Towards Interpretable Multimodal Models for Emotion Recognition
Summary
The contents of this thesis focus on the development and evaluation of an interpretable
multimodal model for emotion recognition in collaboration with the Dutch Institute of
Sound & Vision. The state-of-the-art multimodal model Self Supervised Embedding
Feature Transformer (SSE-FT) was finetuned and assessed on the Multimodal EmotionLines Dataset (MELD), revealing performance issues. The interpretability framework
MM-SHAP was modified for emotion recognition and extended to include the text,
audio, and video modalities. The proposed interpretability framework and ablation
studies showed the SSE-FT predominately relied on the textual modality, leading to
uni-modal collapse. The Dutch language model RobBERT was integrated into SSE-FT
to increase performance, yet training RobBERT independently showed its limitations
in capturing nuanced emotional cues from the MELD dataset.

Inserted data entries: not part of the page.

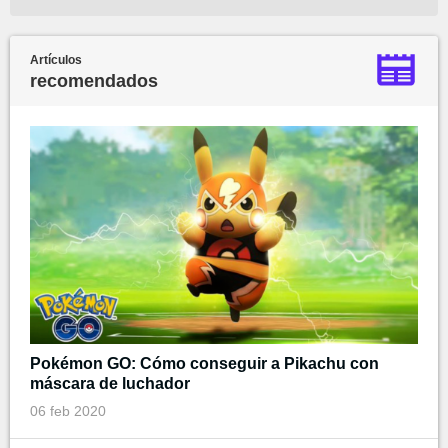
Artículos
recomendados
Pokémon GO: Cómo conseguir a Pikachu con
máscara de luchador
06 feb 2020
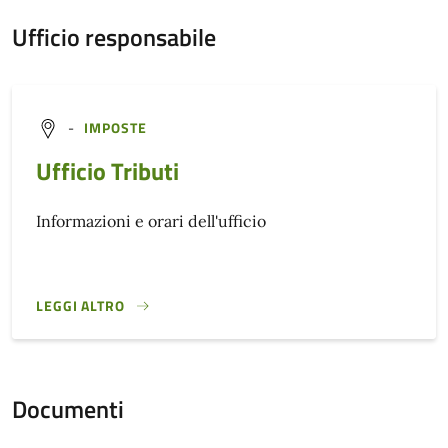
Ufficio responsabile
-
IMPOSTE
Ufficio Tributi
Informazioni e orari dell'ufficio
LEGGI ALTRO
}
Documenti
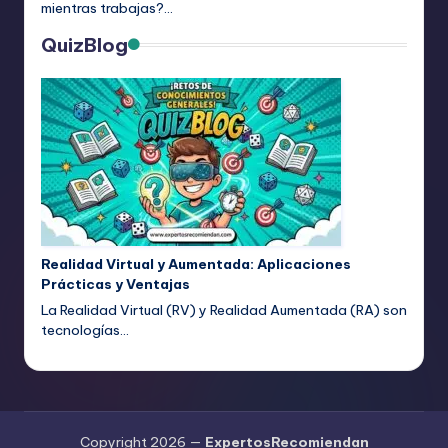
mientras trabajas?…
QuizBlog
Realidad Virtual y Aumentada: Aplicaciones
Prácticas y Ventajas
La Realidad Virtual (RV) y Realidad Aumentada (RA) son
tecnologías…
Copyright 2026 —
ExpertosRecomiendan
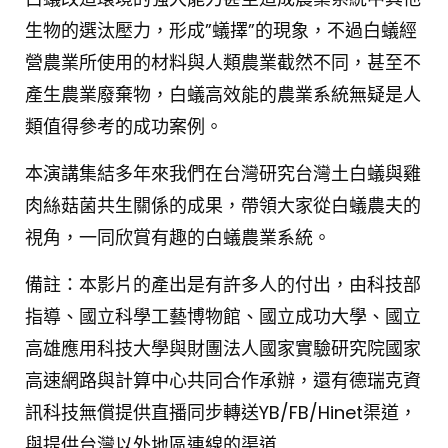
星未艾
生物的選汰壓力，形成”蟻擇”的現象，不過白蟻經
605
2
營農業所使用的材料與人類農業截然不同，甚至不
[週日閱讀科學大師1703]-從實驗室到太空的放
產生農業廢棄物，白蟻高效能的農業系統無疑是人
電現象
類值得參考的成功案例。
509
0
本演講集結多年來我們在台灣研究台灣土白蟻與雞
[週日閱讀科學大師1710]-木瓜病毒絕症的防治
肉絲菇菌共生關係的成果，帶領大家從白蟻農夫的
策略
1.3K
0
視角，一同欣賞有趣的白蟻農業系統。
備註：本影片的產出是有許多人的付出，由科技部
人工智慧的思維與應用-[週日閱讀科學大師
1716]
指導、國立科學工藝博物館、國立成功大學、國立
1.6K
12
高雄應用科技大學與財團法人國家實驗研究院國家
高速網路與計算中心共同合作承辦，還有德瑞克資
[週日閱讀科學大師1705]-卡門線上的科學探索
－從太空電漿測量到光學觀測
訊科技無償提供直播同步轉送YB/FB/Hinet渠道，
157
1
與提供台灣以外地區連線的渠道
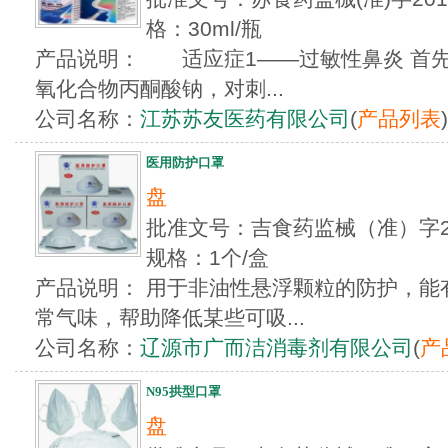
格：30ml/瓶
产品说明： 适应症1——过敏性鼻炎 首
氧化合物丙酮酸钠，对刺...
公司名称：
江苏苏友医药有限公司
(
产品列表
)
医用防护口罩
盘
批准文号：吉食药监械（准）字20
规格：1个/盒
产品说明： 用于非油性悬浮颗粒的防护，能
常气味，帮助降低某些可吸...
公司名称：
辽源市广而洁消毒剂有限公司
(
产
N95拱型口罩
盘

This thesis introduces
visualization techniques specifically developed to focus on increasing interpretability
within individual modalities, and to assist comparative analysis between the audio and
text modality. The proposed interpretability method and visualization technique for
text is applied to analyze the textual modality and show valuable insights into the
model’s learned emotional cues for the textual modality. The results show that SSEFT trained on MELD relies heavily on paralinguistic cues in text and is not able to
capture the more nuanced emotional cues in the video and audio modality. The findings of this thesis call attention to the need for a balanced, high-quality Dutch dataset
for emotion recognition as well as the importance of general dataset quality for advancing in the field. The proposed interpretability method is found to be effective for
creating interpretability in multimodal models for emotion recognition.